§ Exercise brief
The expected result is the full set of records, copied precisely, with images dropped.

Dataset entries
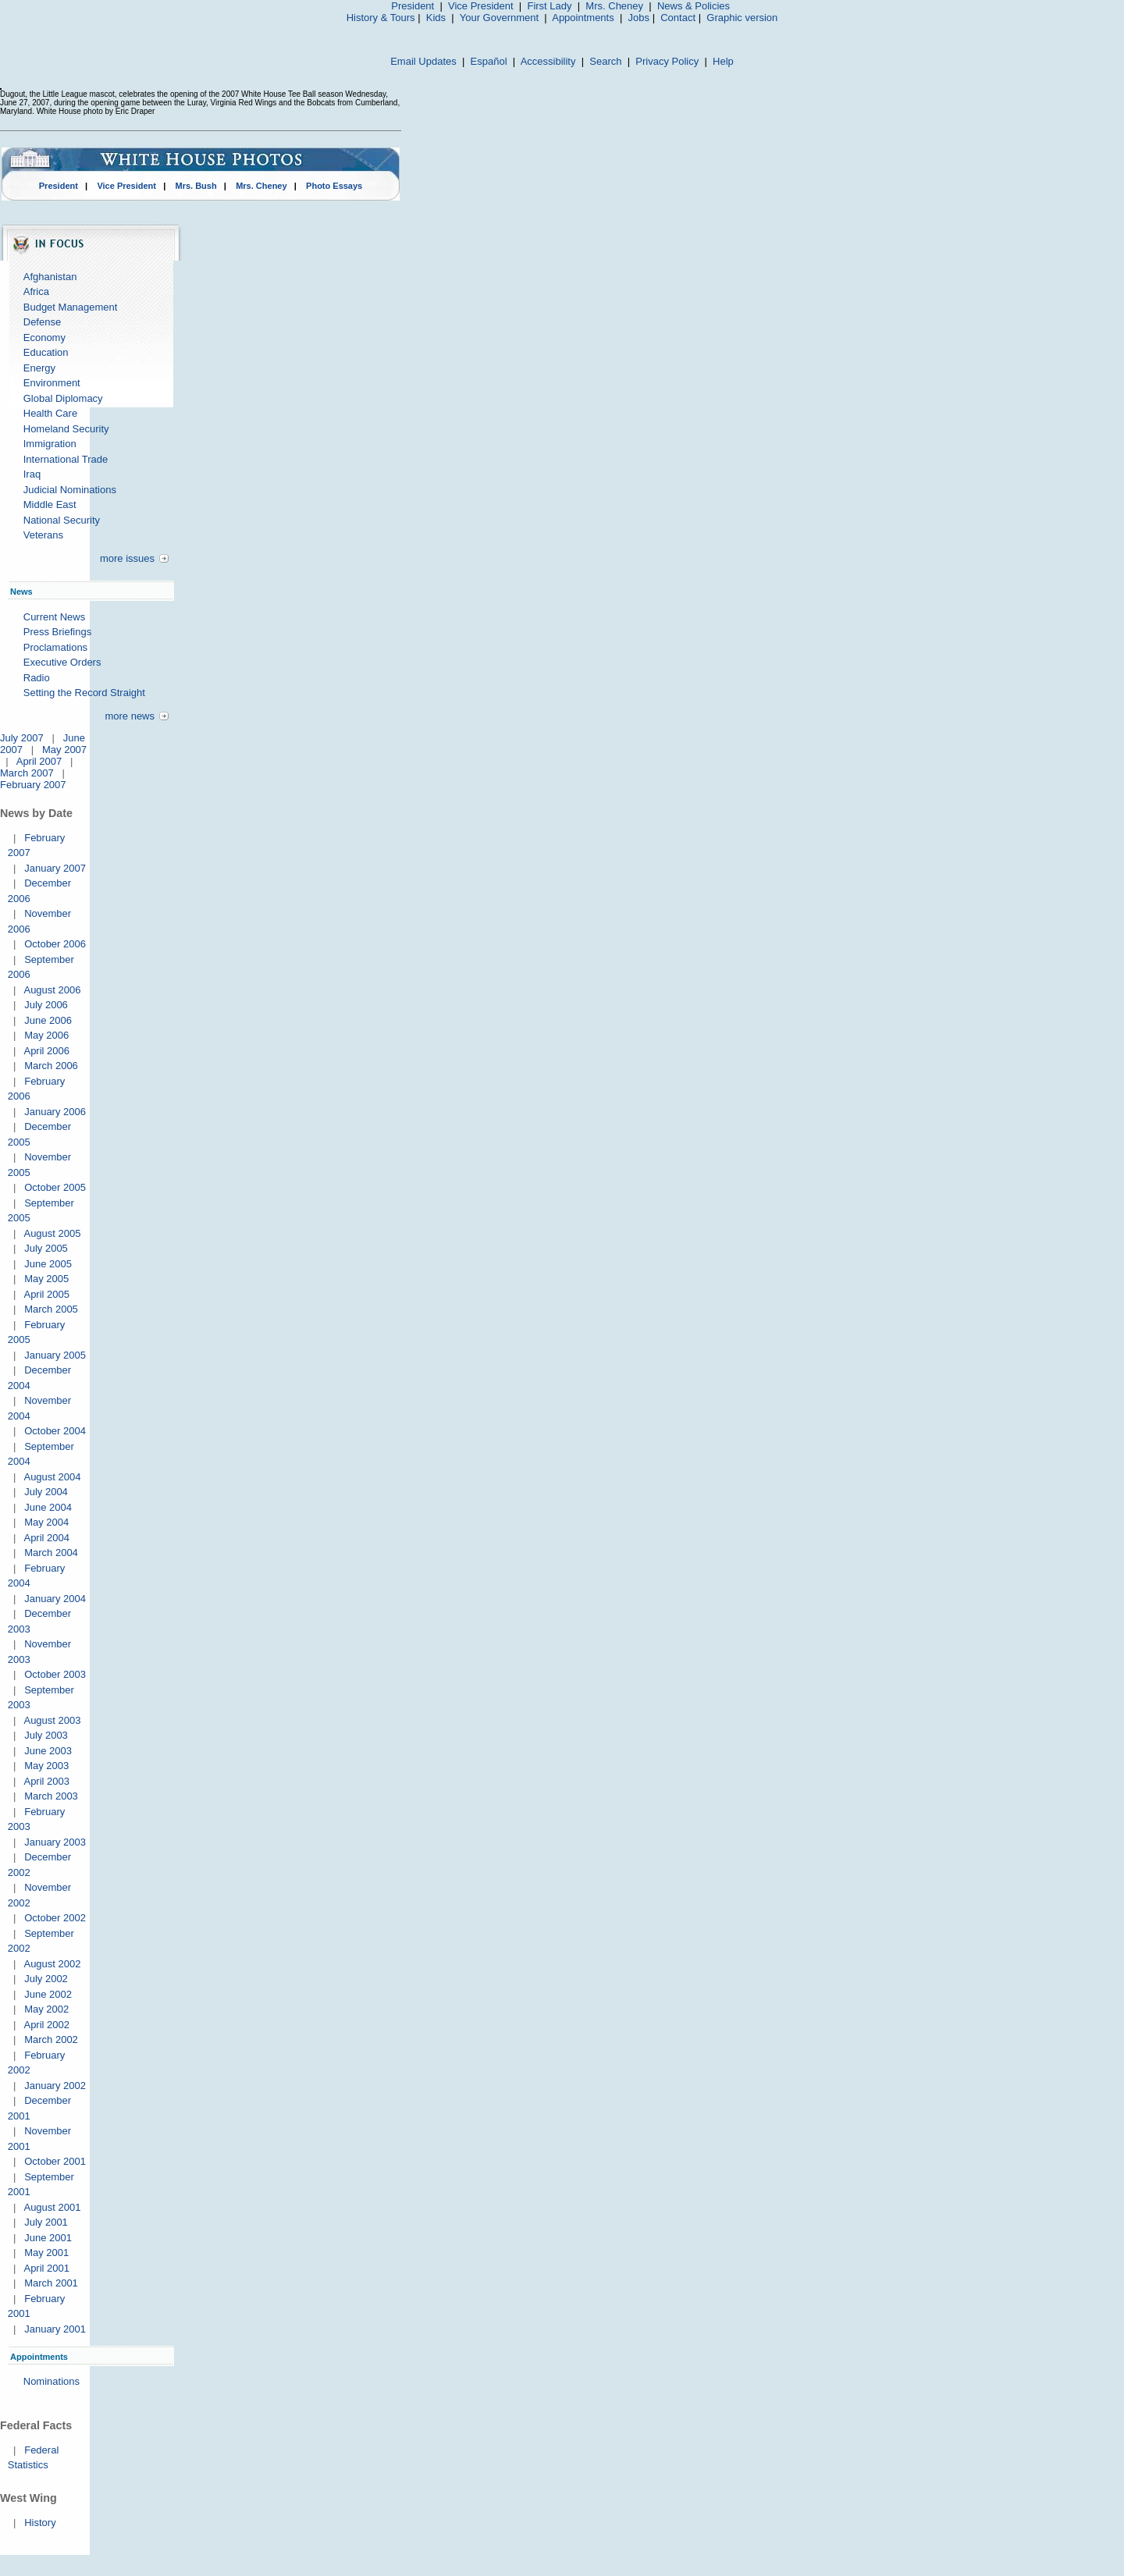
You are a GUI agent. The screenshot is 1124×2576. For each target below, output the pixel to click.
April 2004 (46, 1538)
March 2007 (27, 773)
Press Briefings (57, 632)
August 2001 (51, 2207)
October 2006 (55, 944)
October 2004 (55, 1431)
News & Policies (693, 6)
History (39, 2522)
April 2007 (39, 761)
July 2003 (46, 1735)
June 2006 (48, 1020)
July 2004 (46, 1492)
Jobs (638, 17)
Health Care (50, 413)
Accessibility (548, 61)
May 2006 (46, 1035)
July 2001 (46, 2222)
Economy (44, 337)
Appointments (583, 17)
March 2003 (51, 1796)
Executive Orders (62, 662)
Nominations (51, 2381)
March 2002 (51, 2039)
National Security (61, 520)
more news (130, 716)
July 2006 (46, 1005)
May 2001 (46, 2252)
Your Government (499, 17)
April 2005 (46, 1294)
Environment (51, 383)
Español (489, 61)
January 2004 (55, 1598)
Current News (54, 617)
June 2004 (48, 1507)
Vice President (481, 6)
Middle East (49, 504)
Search (605, 61)
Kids (436, 17)
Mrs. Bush (196, 185)
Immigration (49, 443)
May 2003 (46, 1765)
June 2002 (48, 1994)
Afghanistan (50, 276)
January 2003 (55, 1842)
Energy (39, 368)
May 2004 (46, 1522)
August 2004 (51, 1477)
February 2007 (33, 785)
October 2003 (55, 1674)
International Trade (65, 459)
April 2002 (46, 2025)
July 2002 (46, 1978)
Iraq (32, 474)
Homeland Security (66, 429)
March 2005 (51, 1309)
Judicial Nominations (69, 490)
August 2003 (51, 1720)
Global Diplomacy (63, 398)
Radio (36, 678)
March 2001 (51, 2283)
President (412, 6)
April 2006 (46, 1051)
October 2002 (55, 1918)
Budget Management (70, 307)
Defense (42, 322)
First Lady (549, 6)
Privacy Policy (667, 61)
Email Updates (423, 61)
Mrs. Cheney (614, 6)
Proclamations (55, 647)
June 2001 (48, 2238)
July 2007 (22, 738)
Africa (36, 291)
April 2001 (46, 2268)
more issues (127, 558)
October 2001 (55, 2161)
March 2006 (51, 1065)
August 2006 (51, 990)
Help (723, 61)
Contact (677, 17)
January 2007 (55, 868)
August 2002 (51, 1964)
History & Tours (381, 17)
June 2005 (48, 1264)
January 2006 (55, 1111)
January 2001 (55, 2329)
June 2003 (48, 1751)
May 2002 (46, 2009)
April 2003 (46, 1781)
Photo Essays (334, 185)
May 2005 (46, 1278)
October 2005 (55, 1187)
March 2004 (51, 1552)
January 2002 (55, 2085)
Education (46, 352)
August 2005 (51, 1233)
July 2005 (46, 1248)
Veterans (43, 535)
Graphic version (741, 17)
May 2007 (64, 749)
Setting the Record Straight (84, 692)
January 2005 (55, 1355)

§ Response below
You are a GUI agent. The screenshot is 1124×2576. For each target below, output the pixel to click.
April 2004 (46, 1538)
March 2007 (27, 773)
Press Briefings (57, 632)
August 2001 (51, 2207)
October 2006 (55, 944)
October 2004 (55, 1431)
News & Policies (693, 6)
History (39, 2522)
April 2007 (39, 761)
July 2003 (46, 1735)
June 2006 (48, 1020)
July 2004 (46, 1492)
Jobs (638, 17)
Health Care (50, 413)
Accessibility (548, 61)
May 2006 (46, 1035)
July 2001 (46, 2222)
Economy (44, 337)
Appointments (583, 17)
March 2003 (51, 1796)
Executive Orders (62, 662)
Nominations (51, 2381)
March 2002 (51, 2039)
National Security (61, 520)
more news (130, 716)
July 2006 (46, 1005)
May 2001 (46, 2252)
Your Government (499, 17)
April 2005 (46, 1294)
Environment (51, 383)
Español (489, 61)
January 2004 (55, 1598)
Current News (54, 617)
June 2004 (48, 1507)
Vice President (481, 6)
Middle East (49, 504)
Search (605, 61)
Kids (436, 17)
Mrs. Bush (196, 185)
Immigration (49, 443)
May 2003 (46, 1765)
June 2002 (48, 1994)
Afghanistan (50, 276)
January 2003 (55, 1842)
Energy (39, 368)
May 2004 (46, 1522)
August 2004 (51, 1477)
February 2007 (33, 785)
October 2003 (55, 1674)
International Trade (65, 459)
April 2002 (46, 2025)
July 2002 (46, 1978)
Iraq (32, 474)
Homeland Security (66, 429)
March 2005 (51, 1309)
Judicial Nominations (69, 490)
August 2003 (51, 1720)
Global Diplomacy (63, 398)
Radio (36, 678)
March 2001 (51, 2283)
President (412, 6)
April 2006 (46, 1051)
October 2002 (55, 1918)
Budget Management (70, 307)
Defense (42, 322)
First Lady (549, 6)
Privacy Policy (667, 61)
Email Updates (423, 61)
Mrs. Cheney (614, 6)
Proclamations (55, 647)
June 2001 (48, 2238)
July 2007 (22, 738)
Africa (36, 291)
April 2001 (46, 2268)
more issues (127, 558)
October 2001 (55, 2161)
March 2006 (51, 1065)
August 2006 (51, 990)
Help (723, 61)
Contact (677, 17)
January 2007 (55, 868)
August 2002 (51, 1964)
History & Tours (381, 17)
June 2005 (48, 1264)
January 2006 (55, 1111)
January 2001 (55, 2329)
June 2003 (48, 1751)
May 2002 (46, 2009)
April 2003 (46, 1781)
Photo Essays (334, 185)
May 2005 (46, 1278)
October 2005 (55, 1187)
March 2004 (51, 1552)
January 2002 (55, 2085)
Education (46, 352)
August 2005 (51, 1233)
July 2005 (46, 1248)
Veterans (43, 535)
Graphic version (741, 17)
May 2007 (64, 749)
Setting the Record Straight (84, 692)
January 2005 (55, 1355)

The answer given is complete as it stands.